What happens when people who live in close proximity share nothing that unites them into some semblance of a community? France is discovering the troubling answer.


In early July, young men, most of them Muslim, who live in the bleak public housing projects of Lille, a large northern French city, staged a violent protest against a court decision that reduced the charge against a policeman, Stephane Andolina, from voluntary to involuntary homicide and gave him a suspended sentence of three years. Andolina had shot and killed a youth, Riad Hamlaoui, after stopping him in a stolen car. The policeman argued in his defense that he was tired, frightened, and inexperienced, and that visibility was poor.


Lille, reported the leftist newspaper Liberation, responded with “a growl of rage.” Youths threw stones and Molotov cocktails, burnt 20 cars, and set fire to a police station. According to a social worker interviewed by the newspaper, the riot was not entirely spontaneous. “The young ones feel they are at war with the state and think of the Middle East. Some of the older ones stir them up. They light the fire and then return home.”

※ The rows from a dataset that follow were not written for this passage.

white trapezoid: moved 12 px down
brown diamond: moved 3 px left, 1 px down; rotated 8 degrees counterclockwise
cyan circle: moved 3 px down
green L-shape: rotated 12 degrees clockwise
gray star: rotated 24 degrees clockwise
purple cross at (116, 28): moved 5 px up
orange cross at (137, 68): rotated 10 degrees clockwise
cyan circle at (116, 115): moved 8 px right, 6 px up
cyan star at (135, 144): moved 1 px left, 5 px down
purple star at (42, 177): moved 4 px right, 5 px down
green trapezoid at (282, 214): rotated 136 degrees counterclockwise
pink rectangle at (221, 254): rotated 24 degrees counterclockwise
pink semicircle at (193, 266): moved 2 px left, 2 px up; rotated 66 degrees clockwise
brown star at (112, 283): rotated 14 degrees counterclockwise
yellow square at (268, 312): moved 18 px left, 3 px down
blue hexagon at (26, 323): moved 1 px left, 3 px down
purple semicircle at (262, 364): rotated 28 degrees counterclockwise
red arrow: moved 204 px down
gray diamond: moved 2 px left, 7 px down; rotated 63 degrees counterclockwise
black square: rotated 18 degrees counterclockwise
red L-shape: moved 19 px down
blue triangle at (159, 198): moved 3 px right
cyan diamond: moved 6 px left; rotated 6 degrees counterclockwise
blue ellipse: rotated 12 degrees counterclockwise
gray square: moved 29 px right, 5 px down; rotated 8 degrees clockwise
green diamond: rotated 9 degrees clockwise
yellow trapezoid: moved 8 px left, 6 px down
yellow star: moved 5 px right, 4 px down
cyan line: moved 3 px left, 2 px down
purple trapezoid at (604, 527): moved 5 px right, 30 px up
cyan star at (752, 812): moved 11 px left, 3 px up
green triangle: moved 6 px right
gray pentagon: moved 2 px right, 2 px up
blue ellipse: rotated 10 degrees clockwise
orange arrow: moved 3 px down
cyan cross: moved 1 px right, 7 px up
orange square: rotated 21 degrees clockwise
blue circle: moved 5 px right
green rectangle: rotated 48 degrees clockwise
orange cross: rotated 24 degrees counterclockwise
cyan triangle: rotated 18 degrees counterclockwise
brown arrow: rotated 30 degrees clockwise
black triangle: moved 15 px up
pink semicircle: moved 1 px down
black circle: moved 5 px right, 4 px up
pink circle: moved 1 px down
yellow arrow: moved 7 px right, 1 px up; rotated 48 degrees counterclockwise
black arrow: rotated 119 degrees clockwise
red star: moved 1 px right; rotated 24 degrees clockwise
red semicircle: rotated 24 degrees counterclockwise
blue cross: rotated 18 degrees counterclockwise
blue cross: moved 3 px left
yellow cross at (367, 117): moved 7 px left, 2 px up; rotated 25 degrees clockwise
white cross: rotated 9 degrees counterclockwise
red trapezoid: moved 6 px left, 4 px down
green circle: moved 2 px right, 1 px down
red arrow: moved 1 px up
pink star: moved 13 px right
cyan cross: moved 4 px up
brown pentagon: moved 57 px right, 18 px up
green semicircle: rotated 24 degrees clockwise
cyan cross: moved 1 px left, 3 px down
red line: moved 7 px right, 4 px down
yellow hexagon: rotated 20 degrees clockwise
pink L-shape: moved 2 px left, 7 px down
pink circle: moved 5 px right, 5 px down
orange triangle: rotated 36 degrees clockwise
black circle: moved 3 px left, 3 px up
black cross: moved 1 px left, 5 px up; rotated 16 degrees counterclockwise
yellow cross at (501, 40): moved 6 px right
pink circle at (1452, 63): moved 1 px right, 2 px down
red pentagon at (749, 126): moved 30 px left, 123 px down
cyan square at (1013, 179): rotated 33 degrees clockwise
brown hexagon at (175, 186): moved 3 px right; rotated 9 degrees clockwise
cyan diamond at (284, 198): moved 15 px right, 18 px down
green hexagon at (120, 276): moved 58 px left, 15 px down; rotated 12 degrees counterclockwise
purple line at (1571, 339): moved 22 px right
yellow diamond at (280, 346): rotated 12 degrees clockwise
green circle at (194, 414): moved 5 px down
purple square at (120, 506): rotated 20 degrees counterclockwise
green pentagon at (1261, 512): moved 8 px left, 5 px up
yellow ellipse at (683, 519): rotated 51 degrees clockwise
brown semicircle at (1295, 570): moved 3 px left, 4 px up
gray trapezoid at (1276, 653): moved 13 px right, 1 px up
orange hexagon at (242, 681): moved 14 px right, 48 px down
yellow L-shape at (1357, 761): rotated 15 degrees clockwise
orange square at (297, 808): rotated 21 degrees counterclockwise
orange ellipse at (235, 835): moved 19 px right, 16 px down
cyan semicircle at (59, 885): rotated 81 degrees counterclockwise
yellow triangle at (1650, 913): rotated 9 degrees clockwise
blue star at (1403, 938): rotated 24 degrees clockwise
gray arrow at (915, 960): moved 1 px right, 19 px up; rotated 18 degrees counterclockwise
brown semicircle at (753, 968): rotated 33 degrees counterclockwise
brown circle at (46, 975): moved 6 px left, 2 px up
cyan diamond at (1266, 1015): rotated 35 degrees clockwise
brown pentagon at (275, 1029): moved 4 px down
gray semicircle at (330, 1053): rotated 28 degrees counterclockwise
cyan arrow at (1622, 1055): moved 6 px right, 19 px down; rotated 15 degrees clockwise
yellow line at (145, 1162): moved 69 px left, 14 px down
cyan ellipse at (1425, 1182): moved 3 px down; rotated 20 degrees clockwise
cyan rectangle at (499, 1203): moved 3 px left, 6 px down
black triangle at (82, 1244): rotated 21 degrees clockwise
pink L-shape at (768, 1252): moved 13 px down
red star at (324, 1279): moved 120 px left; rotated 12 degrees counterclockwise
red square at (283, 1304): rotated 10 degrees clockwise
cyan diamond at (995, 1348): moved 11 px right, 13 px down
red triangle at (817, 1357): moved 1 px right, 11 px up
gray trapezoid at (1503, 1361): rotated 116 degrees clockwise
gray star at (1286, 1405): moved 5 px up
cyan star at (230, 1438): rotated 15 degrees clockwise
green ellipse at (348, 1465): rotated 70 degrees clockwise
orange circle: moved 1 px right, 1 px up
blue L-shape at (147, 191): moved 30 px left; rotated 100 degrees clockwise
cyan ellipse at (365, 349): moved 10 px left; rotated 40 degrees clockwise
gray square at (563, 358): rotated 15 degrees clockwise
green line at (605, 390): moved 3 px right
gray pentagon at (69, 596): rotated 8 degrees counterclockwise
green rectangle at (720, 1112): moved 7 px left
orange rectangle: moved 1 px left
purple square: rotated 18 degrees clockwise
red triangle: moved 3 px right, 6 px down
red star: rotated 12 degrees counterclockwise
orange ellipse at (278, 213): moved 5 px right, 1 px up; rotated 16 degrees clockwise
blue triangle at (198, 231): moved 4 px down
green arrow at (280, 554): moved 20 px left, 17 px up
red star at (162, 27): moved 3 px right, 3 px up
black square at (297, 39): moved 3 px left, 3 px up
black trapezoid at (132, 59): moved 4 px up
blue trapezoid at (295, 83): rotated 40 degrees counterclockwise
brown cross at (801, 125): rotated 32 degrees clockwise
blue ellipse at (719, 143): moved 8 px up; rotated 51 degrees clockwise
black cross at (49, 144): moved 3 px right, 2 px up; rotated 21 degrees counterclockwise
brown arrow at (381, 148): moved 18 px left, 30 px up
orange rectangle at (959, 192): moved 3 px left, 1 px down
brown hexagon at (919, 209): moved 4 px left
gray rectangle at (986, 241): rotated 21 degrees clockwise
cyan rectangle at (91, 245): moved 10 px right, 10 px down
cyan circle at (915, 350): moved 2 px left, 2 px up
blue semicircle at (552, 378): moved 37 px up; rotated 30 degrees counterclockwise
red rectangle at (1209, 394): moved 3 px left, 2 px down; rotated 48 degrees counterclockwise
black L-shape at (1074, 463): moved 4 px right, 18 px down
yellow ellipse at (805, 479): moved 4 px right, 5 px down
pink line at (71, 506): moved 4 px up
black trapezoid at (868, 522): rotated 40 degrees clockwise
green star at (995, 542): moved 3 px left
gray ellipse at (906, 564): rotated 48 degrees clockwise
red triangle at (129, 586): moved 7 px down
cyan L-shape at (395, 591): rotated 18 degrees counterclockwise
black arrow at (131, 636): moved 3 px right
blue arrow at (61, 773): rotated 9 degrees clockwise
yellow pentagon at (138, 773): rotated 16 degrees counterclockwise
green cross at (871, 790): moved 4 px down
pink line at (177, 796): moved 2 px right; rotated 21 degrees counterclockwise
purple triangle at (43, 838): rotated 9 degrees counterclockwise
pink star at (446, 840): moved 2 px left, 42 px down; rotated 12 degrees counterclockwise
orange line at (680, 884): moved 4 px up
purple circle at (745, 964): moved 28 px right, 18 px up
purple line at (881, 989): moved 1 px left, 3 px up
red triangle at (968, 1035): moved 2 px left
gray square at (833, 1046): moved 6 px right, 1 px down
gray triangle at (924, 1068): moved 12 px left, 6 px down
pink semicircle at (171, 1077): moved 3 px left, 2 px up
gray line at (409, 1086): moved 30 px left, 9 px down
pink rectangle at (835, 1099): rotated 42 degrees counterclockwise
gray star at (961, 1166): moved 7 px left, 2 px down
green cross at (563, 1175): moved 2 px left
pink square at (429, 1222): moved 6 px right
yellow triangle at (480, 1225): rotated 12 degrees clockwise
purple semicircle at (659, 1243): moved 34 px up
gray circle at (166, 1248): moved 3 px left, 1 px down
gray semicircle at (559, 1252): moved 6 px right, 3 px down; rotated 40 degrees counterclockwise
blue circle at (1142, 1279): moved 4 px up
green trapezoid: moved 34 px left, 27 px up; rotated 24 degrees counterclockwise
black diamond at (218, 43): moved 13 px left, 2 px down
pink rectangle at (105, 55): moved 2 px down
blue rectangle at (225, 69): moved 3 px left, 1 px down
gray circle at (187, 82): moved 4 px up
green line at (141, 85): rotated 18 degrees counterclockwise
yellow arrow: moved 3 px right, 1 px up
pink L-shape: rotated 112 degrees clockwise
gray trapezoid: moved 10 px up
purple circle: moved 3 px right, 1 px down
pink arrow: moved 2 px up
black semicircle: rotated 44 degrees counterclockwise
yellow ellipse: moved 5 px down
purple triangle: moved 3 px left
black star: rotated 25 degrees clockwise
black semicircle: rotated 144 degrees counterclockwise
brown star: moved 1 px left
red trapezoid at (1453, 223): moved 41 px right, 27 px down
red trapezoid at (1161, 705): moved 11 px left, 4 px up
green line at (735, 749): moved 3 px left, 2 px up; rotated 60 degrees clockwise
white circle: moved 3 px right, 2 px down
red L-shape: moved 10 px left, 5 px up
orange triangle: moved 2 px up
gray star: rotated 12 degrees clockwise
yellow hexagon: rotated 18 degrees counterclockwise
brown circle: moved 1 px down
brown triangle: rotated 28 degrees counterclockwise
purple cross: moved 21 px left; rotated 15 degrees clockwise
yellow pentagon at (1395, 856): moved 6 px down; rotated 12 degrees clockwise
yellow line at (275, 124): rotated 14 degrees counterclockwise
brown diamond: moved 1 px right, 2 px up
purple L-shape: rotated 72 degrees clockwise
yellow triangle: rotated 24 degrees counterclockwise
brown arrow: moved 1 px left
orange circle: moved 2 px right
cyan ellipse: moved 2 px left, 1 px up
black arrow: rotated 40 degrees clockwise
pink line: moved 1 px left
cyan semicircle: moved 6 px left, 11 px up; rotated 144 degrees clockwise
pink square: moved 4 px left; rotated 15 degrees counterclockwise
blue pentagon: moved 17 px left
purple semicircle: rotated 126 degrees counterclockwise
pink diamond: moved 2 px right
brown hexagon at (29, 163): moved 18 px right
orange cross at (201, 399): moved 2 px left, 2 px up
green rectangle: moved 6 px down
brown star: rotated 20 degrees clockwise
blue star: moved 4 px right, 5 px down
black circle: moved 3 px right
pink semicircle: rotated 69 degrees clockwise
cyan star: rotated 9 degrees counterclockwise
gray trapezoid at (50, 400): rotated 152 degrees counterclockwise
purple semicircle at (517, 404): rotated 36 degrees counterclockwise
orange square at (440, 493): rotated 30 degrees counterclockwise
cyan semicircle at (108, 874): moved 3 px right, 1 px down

It is not only with the state that the youths are at war: they are at war with society itself. Those who attended the Molotov cocktail party believed themselves so oppressed that, by definition, they could do no wrong—though many of them carried cell phones, not previously symbols of economic destitution. For these youths, what society sees as good they see as bad, and vice versa: they have never yet been known to riot at the acquittal or lenient sentencing of one of their own number who has committed many serious crimes, even when the victims (as is usually the case) were also their confreres. For them, crime is law, and law is crime.


The rioters were all dependent on the state—for their cell phones and their cars, as well as for their food and lodging—but it is highly unlikely that this combination of dependency and alienation will give the French intellectual elite pause for thought. It has long convinced itself that welfare benefits and compassion are coterminous. Never mind that entire generations are enclosed in a world of radical hopelessness, nihilism, and resentment.